How does Git create unique commit hashes, mainly the first few characters?

25,981

Solution 1

Git uses the following information to generate the sha-1:

  • The source tree of the commit (which unravels to all the subtrees and blobs)
  • The parent commit sha1
  • The author info (with timestamp)
  • The committer info (right, those are different!, also with timestamp)
  • The commit message

(on the complete explanation; look here).

Git does NOT guarantee that the first 4 characters will be unique. In chapter 7 of the Pro Git Book it is written:

Git can figure out a short, unique abbreviation for your SHA-1 values. If you pass --abbrev-commit to the git log command, the output will use shorter values but keep them unique; it defaults to using seven characters but makes them longer if necessary to keep the SHA-1 unambiguous:

So Git just makes the abbreviation as long as necessary to remain unique. They even note that:

Generally, eight to ten characters are more than enough to be unique within a project.

As an example, the Linux kernel, which is a pretty large project with over 450k commits and 3.6 million objects, has no two objects whose SHA-1s overlap more than the first 11 characters.

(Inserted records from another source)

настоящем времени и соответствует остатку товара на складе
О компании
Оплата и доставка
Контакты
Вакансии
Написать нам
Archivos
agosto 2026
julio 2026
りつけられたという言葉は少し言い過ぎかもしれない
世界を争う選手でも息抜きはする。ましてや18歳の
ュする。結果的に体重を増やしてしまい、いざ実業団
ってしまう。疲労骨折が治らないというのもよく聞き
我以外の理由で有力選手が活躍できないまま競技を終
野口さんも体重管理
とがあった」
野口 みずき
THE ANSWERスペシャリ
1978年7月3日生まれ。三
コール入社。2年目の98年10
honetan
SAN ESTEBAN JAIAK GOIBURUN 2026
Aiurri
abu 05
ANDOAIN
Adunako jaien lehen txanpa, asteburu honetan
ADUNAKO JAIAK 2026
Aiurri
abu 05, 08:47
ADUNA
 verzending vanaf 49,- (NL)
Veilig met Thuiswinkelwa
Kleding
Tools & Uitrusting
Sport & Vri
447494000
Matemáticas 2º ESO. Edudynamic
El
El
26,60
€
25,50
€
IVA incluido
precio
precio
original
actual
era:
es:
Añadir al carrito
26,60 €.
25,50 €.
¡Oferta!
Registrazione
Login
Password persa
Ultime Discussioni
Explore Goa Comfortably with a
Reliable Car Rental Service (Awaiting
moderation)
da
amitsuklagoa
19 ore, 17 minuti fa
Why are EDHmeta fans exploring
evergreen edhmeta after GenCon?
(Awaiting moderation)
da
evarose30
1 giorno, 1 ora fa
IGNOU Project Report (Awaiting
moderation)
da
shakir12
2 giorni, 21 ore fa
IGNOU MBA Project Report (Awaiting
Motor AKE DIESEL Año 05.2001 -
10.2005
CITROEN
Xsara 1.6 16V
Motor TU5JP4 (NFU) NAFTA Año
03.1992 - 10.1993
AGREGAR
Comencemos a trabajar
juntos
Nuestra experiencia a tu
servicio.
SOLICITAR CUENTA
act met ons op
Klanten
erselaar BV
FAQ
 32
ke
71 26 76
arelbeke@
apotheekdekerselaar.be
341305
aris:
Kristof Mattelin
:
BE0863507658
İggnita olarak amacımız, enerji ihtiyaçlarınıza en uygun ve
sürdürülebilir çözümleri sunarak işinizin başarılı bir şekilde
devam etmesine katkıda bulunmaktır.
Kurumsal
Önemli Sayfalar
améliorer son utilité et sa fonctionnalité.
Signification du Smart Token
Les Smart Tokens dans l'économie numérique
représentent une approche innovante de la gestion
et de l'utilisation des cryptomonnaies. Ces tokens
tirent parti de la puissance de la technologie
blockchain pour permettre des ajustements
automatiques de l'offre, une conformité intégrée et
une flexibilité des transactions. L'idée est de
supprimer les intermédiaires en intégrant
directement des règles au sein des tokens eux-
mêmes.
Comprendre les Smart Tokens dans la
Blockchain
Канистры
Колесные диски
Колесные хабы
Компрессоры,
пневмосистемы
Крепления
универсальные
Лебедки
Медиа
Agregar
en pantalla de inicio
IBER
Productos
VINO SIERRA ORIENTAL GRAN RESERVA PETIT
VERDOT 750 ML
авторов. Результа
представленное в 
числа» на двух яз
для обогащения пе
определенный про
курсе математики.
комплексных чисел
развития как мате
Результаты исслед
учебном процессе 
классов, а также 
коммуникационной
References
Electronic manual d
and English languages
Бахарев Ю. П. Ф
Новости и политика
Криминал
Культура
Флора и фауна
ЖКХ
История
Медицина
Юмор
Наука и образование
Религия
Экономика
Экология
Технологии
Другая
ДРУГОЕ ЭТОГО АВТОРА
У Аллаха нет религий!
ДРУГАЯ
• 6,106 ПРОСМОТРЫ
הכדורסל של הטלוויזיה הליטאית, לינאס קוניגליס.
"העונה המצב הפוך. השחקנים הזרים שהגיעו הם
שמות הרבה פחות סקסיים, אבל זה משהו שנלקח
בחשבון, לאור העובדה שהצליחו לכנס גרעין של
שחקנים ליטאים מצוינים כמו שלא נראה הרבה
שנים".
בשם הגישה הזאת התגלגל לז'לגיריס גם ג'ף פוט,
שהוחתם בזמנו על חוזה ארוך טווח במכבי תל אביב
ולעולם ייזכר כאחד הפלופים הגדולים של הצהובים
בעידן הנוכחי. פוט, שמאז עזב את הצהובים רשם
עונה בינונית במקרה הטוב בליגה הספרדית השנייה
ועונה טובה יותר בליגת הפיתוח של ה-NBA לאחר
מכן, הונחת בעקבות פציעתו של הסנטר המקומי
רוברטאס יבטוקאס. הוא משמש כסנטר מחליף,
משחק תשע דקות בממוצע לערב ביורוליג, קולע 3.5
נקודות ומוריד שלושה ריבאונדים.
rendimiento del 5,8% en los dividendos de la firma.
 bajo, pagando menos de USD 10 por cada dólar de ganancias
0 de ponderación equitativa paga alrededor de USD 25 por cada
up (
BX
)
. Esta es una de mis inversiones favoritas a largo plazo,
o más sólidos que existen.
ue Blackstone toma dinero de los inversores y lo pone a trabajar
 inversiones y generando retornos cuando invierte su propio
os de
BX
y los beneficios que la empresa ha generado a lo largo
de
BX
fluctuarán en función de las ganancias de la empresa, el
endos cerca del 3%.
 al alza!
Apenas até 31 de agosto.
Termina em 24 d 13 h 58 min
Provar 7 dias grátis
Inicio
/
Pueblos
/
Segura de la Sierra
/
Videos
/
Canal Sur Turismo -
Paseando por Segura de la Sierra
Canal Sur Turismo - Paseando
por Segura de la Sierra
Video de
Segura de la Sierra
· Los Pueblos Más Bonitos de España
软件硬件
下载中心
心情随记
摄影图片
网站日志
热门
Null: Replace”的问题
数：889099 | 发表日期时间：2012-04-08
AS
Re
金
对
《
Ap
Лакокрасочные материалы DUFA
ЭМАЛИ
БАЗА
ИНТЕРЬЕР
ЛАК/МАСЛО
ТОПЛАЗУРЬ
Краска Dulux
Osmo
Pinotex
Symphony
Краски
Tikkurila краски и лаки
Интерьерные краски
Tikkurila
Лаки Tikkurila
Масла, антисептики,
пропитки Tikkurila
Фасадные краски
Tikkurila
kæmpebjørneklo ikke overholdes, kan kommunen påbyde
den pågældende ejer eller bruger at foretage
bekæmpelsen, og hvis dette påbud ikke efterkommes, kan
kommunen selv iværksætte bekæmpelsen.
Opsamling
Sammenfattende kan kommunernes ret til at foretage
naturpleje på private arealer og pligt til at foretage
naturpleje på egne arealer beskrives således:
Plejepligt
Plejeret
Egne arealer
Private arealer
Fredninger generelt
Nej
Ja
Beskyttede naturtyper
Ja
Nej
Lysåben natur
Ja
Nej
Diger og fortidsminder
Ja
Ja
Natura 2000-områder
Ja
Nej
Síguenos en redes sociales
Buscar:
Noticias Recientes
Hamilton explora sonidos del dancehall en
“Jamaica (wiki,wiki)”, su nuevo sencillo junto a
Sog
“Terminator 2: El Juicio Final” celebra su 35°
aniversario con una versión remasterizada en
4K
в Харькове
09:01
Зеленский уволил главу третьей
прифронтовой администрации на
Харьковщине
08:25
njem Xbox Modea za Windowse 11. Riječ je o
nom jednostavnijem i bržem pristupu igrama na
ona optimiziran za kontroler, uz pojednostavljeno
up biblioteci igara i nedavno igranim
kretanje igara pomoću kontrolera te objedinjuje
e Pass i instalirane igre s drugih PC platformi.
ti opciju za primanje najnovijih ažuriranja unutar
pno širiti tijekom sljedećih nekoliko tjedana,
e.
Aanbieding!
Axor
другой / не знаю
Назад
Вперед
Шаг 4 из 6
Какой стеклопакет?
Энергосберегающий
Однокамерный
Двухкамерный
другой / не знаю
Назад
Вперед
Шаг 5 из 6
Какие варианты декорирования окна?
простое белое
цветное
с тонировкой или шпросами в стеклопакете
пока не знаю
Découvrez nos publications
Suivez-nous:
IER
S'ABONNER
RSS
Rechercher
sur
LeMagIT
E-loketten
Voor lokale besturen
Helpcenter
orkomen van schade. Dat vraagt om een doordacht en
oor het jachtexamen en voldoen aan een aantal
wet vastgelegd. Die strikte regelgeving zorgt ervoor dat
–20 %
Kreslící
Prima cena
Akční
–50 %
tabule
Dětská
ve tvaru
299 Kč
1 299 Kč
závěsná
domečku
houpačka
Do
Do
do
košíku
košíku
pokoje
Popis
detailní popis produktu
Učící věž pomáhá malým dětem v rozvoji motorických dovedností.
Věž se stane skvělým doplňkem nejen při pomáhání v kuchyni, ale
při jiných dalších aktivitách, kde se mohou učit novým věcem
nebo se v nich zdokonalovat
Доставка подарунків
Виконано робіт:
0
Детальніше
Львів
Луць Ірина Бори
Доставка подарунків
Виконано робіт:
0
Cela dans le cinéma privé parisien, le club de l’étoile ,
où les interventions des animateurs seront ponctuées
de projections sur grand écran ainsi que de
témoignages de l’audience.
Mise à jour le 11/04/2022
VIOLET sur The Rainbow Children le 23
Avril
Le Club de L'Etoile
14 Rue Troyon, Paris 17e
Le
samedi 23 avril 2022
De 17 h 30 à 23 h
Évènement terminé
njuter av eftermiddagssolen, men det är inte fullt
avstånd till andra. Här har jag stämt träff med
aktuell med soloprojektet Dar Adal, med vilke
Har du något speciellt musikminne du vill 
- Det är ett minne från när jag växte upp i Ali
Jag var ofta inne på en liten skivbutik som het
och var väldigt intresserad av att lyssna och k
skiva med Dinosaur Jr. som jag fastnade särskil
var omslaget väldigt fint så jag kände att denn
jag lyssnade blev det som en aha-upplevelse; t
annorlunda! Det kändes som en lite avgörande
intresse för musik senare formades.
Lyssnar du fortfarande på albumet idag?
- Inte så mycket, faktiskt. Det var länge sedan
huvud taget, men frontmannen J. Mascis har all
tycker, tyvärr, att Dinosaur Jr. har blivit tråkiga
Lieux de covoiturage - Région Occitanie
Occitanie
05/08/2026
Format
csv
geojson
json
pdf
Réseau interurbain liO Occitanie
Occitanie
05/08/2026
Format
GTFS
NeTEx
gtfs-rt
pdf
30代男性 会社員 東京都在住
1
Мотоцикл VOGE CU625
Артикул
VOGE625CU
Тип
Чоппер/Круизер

So in fact they just depend on the great improbability of having the exact same (X first characters of a) sha.

Solution 2

Apr. 2017: Beware that after the all shattered.io episode (where a SHA1 collision was achieved by Google), the 20-byte format won't be there forever.

A first step for that is to replace unsigned char sha1[20] which is hard-code all over the Git codebase by a generic object whose definition might change in the future (SHA2?, Blake2, ...)

See commit e86ab2c (21 Feb 2017) by brian m. carlson (bk2204).

Convert the remaining uses of unsigned char [20] to struct object_id.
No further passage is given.